Максим вышел, нажал на столбике у калитки кнопку домофона.
– Слушаю вас, – ответил мужской голос.
– В сорок девятую гость, – сказал Максим.
– В сорок девятую? – Повисла пауза. – Хозяина нет дома.
– Не может быть, я недавно разговаривал с хозяйкой, она ждёт. Моя фамилия Одинцов, спросите.
На этот раз пауза длилась дольше.
– Простите, сегодня вы не сможете попасть в квартиру.
– Не понял, что значит – не смогу? По какой причине? Вы меня не впустите? Даже с разрешения хозяйки?
– У нас предписание…
– Какое предписание, от кого? Что вы мне лапшу на уши вешаете! Откройте, я покажу свои документы.
Охранники не отвечали больше минуты. Раздосадованный Максим хотел было связаться с Ольгой, чтобы она поговорила с охраной дома, но замок на калитке клацнул, и голос из домофона предложил:
– Проходите, но машину пропустить не можем.

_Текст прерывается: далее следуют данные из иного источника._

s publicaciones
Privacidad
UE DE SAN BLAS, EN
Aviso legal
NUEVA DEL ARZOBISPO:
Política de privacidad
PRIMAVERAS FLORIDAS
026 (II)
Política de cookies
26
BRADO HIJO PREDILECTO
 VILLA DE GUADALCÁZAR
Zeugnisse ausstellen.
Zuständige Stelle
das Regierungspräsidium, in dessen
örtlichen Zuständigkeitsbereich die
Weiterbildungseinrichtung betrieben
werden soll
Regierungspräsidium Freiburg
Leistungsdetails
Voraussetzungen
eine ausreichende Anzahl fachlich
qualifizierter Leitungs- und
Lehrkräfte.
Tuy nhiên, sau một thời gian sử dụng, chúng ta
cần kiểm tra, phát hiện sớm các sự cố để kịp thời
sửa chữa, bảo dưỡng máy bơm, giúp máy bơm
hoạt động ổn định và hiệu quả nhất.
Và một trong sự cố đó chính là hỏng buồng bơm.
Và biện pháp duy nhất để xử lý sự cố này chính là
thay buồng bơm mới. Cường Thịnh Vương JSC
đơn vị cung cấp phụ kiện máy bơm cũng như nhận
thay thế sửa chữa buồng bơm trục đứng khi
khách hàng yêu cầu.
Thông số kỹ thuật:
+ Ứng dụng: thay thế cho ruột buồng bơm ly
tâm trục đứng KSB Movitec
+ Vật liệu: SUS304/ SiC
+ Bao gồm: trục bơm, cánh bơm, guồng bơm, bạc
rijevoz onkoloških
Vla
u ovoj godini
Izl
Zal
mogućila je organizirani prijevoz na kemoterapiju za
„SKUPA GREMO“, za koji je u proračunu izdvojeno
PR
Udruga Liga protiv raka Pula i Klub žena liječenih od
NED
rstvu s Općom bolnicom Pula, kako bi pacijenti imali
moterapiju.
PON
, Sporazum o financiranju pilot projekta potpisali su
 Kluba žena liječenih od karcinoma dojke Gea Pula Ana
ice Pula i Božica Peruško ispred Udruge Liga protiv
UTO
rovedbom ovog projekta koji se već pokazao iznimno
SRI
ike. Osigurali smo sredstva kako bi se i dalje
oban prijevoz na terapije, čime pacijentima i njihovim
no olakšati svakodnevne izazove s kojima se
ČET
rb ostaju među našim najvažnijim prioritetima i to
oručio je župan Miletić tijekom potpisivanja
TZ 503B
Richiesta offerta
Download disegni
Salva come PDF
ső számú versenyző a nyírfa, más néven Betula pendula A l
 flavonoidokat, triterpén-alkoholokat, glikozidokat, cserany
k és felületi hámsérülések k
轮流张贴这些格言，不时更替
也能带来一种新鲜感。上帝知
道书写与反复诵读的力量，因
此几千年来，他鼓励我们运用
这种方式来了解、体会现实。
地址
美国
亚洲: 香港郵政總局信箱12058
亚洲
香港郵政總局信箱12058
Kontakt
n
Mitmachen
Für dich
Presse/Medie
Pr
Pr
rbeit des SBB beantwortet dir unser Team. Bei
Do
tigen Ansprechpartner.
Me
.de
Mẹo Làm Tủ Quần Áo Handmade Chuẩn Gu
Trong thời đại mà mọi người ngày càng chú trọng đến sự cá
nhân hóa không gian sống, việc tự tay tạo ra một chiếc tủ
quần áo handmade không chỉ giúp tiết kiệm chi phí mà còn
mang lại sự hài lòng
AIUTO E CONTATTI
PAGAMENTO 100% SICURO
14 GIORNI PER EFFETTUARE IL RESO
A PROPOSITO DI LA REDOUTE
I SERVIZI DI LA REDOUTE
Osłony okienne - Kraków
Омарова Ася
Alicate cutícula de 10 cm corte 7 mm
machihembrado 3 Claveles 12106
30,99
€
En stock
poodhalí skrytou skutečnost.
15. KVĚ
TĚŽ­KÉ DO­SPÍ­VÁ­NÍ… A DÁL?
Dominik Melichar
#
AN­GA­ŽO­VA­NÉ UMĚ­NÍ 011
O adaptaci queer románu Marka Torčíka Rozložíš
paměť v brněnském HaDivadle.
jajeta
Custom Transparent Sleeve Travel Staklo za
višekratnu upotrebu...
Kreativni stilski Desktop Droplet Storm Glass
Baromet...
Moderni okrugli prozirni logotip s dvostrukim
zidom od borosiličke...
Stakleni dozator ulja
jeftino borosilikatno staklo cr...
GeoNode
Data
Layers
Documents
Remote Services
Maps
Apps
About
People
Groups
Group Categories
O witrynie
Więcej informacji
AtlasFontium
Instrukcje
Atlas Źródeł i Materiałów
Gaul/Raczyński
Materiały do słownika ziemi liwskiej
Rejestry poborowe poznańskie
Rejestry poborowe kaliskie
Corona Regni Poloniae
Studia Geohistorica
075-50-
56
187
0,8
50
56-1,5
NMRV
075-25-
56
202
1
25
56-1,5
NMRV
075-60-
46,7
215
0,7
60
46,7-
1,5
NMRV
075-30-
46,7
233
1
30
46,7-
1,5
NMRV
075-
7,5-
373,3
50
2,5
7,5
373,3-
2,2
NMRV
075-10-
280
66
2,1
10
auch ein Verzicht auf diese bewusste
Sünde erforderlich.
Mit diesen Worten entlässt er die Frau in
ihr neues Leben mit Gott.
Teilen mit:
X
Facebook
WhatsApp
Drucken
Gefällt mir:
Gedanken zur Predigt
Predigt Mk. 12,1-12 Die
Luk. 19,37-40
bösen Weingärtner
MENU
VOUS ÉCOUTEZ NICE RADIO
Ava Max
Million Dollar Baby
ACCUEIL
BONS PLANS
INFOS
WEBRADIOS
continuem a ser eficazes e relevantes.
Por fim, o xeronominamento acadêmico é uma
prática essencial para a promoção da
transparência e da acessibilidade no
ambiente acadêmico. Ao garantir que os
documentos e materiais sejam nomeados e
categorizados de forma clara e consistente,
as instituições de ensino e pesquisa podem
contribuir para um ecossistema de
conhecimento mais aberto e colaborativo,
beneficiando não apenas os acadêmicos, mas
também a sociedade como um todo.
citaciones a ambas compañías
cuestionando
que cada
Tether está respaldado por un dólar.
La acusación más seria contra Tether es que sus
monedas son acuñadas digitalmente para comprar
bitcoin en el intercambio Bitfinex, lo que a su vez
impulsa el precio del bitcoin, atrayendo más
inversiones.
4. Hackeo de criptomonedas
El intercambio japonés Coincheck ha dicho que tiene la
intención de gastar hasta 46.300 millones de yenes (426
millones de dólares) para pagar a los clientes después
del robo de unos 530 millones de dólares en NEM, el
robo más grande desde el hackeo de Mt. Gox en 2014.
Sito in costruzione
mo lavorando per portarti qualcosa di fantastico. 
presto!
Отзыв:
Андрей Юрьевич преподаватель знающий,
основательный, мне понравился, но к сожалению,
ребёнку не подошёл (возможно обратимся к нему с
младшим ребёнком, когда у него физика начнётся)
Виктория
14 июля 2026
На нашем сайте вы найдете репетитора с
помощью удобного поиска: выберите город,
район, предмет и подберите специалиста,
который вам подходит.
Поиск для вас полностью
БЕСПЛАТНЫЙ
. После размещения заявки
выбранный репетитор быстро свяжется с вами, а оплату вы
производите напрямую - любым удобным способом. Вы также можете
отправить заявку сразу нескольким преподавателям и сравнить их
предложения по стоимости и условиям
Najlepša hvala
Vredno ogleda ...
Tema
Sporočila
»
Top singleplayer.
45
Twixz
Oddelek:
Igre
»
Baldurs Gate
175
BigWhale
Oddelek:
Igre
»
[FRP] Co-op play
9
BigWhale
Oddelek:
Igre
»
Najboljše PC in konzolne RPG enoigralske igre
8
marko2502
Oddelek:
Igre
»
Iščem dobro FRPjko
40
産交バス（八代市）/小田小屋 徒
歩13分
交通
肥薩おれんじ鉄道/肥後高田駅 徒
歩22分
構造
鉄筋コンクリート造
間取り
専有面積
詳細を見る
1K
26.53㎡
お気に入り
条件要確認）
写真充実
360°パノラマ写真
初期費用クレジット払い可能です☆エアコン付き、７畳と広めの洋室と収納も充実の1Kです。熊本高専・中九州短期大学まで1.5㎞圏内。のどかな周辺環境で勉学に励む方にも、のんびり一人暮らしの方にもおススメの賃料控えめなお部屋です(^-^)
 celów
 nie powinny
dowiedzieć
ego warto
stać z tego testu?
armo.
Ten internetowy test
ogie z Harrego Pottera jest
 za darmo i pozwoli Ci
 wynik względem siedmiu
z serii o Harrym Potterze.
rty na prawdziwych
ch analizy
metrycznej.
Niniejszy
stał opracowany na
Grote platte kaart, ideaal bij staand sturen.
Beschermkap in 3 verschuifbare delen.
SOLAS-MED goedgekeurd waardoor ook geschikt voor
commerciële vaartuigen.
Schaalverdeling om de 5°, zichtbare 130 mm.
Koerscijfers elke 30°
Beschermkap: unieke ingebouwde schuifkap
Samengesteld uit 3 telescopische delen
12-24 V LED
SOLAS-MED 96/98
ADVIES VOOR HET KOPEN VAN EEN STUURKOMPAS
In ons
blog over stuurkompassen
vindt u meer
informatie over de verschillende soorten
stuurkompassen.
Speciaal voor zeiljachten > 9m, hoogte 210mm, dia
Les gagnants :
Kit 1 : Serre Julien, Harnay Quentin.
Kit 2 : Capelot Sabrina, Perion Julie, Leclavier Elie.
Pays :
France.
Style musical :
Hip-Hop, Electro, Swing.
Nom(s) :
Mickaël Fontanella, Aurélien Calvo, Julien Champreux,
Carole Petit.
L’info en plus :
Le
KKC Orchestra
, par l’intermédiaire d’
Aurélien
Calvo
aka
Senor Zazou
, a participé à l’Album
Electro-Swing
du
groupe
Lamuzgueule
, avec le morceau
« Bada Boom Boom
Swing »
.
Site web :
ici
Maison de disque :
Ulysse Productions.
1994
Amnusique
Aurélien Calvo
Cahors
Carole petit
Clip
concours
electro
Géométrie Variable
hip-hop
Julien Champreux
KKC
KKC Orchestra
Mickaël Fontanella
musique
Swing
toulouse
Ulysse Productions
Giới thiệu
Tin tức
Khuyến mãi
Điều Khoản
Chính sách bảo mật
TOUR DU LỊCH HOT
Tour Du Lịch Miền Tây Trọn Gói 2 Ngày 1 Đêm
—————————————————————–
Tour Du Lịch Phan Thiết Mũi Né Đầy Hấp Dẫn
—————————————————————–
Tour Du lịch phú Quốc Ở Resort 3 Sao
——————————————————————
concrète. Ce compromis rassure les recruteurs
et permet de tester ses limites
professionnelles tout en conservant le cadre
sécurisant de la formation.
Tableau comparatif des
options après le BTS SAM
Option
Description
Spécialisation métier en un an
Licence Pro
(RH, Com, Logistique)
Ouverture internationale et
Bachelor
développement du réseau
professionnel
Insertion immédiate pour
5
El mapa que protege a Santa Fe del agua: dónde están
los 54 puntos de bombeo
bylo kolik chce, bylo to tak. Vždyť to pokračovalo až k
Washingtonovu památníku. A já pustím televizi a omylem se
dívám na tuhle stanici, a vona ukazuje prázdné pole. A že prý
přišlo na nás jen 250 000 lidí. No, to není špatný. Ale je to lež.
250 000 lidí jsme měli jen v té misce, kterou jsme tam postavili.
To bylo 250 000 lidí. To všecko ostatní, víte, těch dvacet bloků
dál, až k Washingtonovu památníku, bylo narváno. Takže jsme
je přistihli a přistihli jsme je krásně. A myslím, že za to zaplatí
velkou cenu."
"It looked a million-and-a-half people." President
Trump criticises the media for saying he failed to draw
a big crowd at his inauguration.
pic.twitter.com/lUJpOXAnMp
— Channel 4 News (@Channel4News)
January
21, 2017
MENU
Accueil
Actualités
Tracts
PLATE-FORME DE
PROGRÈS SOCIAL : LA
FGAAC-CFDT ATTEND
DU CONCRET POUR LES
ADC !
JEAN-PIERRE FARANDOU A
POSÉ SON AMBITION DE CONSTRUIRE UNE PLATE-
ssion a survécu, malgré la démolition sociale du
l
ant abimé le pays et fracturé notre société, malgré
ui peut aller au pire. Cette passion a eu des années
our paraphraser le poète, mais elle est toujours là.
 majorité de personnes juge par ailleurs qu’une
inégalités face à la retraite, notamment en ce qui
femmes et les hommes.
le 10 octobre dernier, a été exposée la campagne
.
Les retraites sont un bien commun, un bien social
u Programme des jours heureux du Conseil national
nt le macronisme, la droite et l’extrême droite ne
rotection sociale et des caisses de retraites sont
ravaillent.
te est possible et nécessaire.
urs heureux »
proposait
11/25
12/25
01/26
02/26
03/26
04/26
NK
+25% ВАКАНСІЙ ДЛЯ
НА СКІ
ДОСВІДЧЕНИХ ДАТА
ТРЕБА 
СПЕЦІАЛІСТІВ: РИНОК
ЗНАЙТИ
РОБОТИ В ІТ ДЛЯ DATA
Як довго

Максим толкнул узорчатую металлическую калитку, сказал высунувшему голову в окно джипа Брызгалову:
– Ждите здесь, я позвоню, если что.
Он прошёлся по плиточной дорожке до центрального подъезда дома, дверь раздвинулась, повинуясь сигналу датчика.
В небольшом холле с выходами на две половины дома, пол которого был выстлан мраморными с виду плитами, с диванчика встал плотный мужчина в сером костюме. У него было квадратное лицо, выдающиеся скулы, нос боксёра и колючие глазки-буравчики.
– Вы кто?
Максим покосился на открывшееся слева окошко комнаты охраны.
– А вы?
– Служба безопасности. Документы есть?
– А у вас?
Квадратнолицый оглядел фигуру майора.
– Господин хороший…
– Точно так же могу сказать и я. Покажите документ, служба безопасности.
Квадратнолицый пожевал губами, достал красную книжицу с гербом и надписью «Федеральная служба безопасности России».
– Капитан Сюткин.
– Майор Одинцов. Ещё вопросы?
– Вы к Валишевой?
– Совершенно верно, мы с ней договаривались о встрече.
– К ней нельзя.
– Это ещё почему?
– Она… занята.
– Дорогой мой капитан Сюткин, я с ней разговаривал полчаса назад, она меня ждёт. Позвони и услышишь. И не морщи ты лоб, а то я решу, что ты думаешь.
Квадратнолицый сжал губы в полоску.
– Попросил бы вас…
– Ой, не смеши меня. Может, я что-то перепутал, и это не обыкновенный жилой дом, а тюрьма? Так и скажи, а я доложу кому следует.
– Гражданин, я вам русским языком…
– Могу перейти на английский, немецкий, испанский, итальянский, греческий, турецкий. Дай пройти, не надувай щёки, я знаю обязанности надзорного. А не пропустишь, я подниму такой шум в прессе, что твоё начальство год будет отмываться! Рискнёшь?